The free school they set up with a priest became a cause celebre in Europe and educational ‘experts’ (people like me) came to visit. One reflection in the book covered the visit of a Professor of Education. It read [I paraphrase], ‘when he talked to us he looked down at the floor or up at the ceiling – he didn’t look us in the eye. But he didn’t need to – he knew us by heart’.

*&^%$#@

I wrote a book a while ago about my professional practice – educational evaluation. Don’t be put off by the title, Personalising Evaluation. It’s not a Conversation Oscar nominee, okay – but it is written to be readable by anyone and, I hope, quite an attractive read. It takes you into the lives of musicians and young people, a music conservatoire (the Guildhall), schools, a hospice a prison – and more.
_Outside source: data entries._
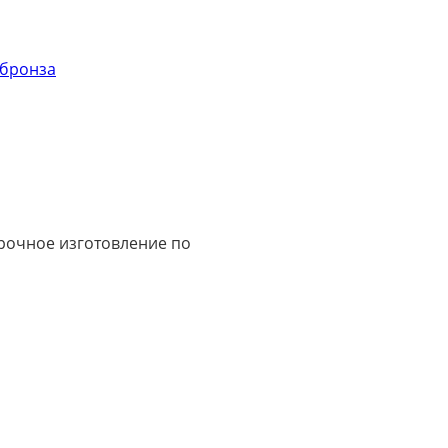
 бронза
срочное изготовление по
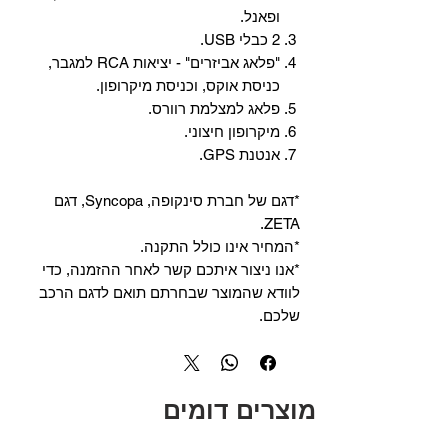
ופאנל.
2 כבלי USB.
"פלאג אביזרים" - יציאות RCA למגבר,
כניסת אוקס, וכניסת מיקרופון.
פלאג למצלמת רוורס.
מיקרופון חיצוני.
אנטנת GPS.
*דגם של חברת סינקופה, Syncopa, דגם
ZETA.
*המחיר אינו כולל התקנה.
*אנו ניצור איתכם קשר לאחר ההזמנה, כדי
לוודא שהמוצר שבחרתם תואם לדגם הרכב
שלכם.
מוצרים דומים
What the book is about is how we, in the research field, represent people. This is a field dominated by statistics, surveys, experiments, theories – with too little room left to portray people’s lives. And yet, at the receiving end of all our efforts in the public sector are people. Not ‘consumers’, ‘clients’, ‘service users’, ‘human resources’, ‘stakeholders’, ‘participants’, ‘subjects’ (‘objects’) nor all the other depersonalising monikers we slap on the citizen. Just as a teacher cannot understand their teaching without intimate knowledge of her students, so a police officer cannot understand policing without a good knowledge of the community they police, and a nurse cannot be a successful nurse without grasping how they are seen by patients and how they find a place in the patient’s struggle for health. Olie, my son, is training to be a nurse. He is studying Pharmacology, Microbiology, Anatomy, Health Sciences, Population Health – almost everything, it seems, apart from patients. He is careful to learn about patients for himself on his ward placements. But his course is a degree in nursing science – not a training on how to be a nurse – much less a nursing education.

This is just one of the telltales of the depersonalised world we live in, but one that concerns me most and of which I have some experience. I am a veteran of the struggle against it. It is to be found in many, perhaps most, fields of professional training

So here is the summary of my book – unfortunately you sometimes have to go through the rigmarole of writing a book before you realise how to reduce it to this simple (but still complex)  rendering.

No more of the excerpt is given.